* **TASK GOAL**: Top to bottom, every record is to be copied word for word.

* **Dataset records**:
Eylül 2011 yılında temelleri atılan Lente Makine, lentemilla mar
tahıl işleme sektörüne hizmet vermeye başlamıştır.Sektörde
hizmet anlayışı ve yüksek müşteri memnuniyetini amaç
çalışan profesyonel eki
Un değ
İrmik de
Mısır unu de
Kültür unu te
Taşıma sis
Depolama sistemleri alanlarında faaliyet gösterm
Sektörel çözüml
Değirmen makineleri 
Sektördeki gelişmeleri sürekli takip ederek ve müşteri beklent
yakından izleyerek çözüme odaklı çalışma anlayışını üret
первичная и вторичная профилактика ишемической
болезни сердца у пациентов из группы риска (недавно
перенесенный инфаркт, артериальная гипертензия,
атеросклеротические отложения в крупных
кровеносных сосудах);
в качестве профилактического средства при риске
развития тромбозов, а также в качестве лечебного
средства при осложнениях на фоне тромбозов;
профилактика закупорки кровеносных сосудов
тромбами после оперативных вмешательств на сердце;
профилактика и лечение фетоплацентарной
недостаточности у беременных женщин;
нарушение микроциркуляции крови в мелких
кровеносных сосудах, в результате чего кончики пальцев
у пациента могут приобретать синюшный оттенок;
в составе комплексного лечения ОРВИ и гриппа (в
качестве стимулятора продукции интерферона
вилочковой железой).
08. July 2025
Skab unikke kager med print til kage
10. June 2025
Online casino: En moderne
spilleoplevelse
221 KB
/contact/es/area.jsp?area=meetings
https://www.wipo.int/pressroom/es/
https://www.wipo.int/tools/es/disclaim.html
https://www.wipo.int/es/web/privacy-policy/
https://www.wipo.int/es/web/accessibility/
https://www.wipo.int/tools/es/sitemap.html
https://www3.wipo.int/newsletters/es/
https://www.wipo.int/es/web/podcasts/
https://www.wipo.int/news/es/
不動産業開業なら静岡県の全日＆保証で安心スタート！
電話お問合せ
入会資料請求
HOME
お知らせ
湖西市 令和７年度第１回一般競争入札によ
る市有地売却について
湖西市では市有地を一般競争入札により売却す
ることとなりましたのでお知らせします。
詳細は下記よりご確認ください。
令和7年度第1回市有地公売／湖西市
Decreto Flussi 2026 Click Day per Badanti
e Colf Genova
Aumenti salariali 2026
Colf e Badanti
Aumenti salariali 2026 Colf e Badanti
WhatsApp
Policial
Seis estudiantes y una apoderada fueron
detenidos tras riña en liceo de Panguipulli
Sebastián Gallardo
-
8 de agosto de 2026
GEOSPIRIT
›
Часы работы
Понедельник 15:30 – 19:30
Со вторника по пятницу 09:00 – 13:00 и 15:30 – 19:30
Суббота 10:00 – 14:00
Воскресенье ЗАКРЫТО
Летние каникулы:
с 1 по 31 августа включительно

* **ANSWER BOX**:
Eylül 2011 yılında temelleri atılan Lente Makine, lentemilla mar
tahıl işleme sektörüne hizmet vermeye başlamıştır.Sektörde
hizmet anlayışı ve yüksek müşteri memnuniyetini amaç
çalışan profesyonel eki
Un değ
İrmik de
Mısır unu de
Kültür unu te
Taşıma sis
Depolama sistemleri alanlarında faaliyet gösterm
Sektörel çözüml
Değirmen makineleri 
Sektördeki gelişmeleri sürekli takip ederek ve müşteri beklent
yakından izleyerek çözüme odaklı çalışma anlayışını üret
первичная и вторичная профилактика ишемической
болезни сердца у пациентов из группы риска (недавно
перенесенный инфаркт, артериальная гипертензия,
атеросклеротические отложения в крупных
кровеносных сосудах);
в качестве профилактического средства при риске
развития тромбозов, а также в качестве лечебного
средства при осложнениях на фоне тромбозов;
профилактика закупорки кровеносных сосудов
тромбами после оперативных вмешательств на сердце;
профилактика и лечение фетоплацентарной
недостаточности у беременных женщин;
нарушение микроциркуляции крови в мелких
кровеносных сосудах, в результате чего кончики пальцев
у пациента могут приобретать синюшный оттенок;
в составе комплексного лечения ОРВИ и гриппа (в
качестве стимулятора продукции интерферона
вилочковой железой).
08. July 2025
Skab unikke kager med print til kage
10. June 2025
Online casino: En moderne
spilleoplevelse
221 KB
/contact/es/area.jsp?area=meetings
https://www.wipo.int/pressroom/es/
https://www.wipo.int/tools/es/disclaim.html
https://www.wipo.int/es/web/privacy-policy/
https://www.wipo.int/es/web/accessibility/
https://www.wipo.int/tools/es/sitemap.html
https://www3.wipo.int/newsletters/es/
https://www.wipo.int/es/web/podcasts/
https://www.wipo.int/news/es/
不動産業開業なら静岡県の全日＆保証で安心スタート！
電話お問合せ
入会資料請求
HOME
お知らせ
湖西市 令和７年度第１回一般競争入札によ
る市有地売却について
湖西市では市有地を一般競争入札により売却す
ることとなりましたのでお知らせします。
詳細は下記よりご確認ください。
令和7年度第1回市有地公売／湖西市
Decreto Flussi 2026 Click Day per Badanti
e Colf Genova
Aumenti salariali 2026
Colf e Badanti
Aumenti salariali 2026 Colf e Badanti
WhatsApp
Policial
Seis estudiantes y una apoderada fueron
detenidos tras riña en liceo de Panguipulli
Sebastián Gallardo
-
8 de agosto de 2026
GEOSPIRIT
›
Часы работы
Понедельник 15:30 – 19:30
Со вторника по пятницу 09:00 – 13:00 и 15:30 – 19:30
Суббота 10:00 – 14:00
Воскресенье ЗАКРЫТО
Летние каникулы:
с 1 по 31 августа включительно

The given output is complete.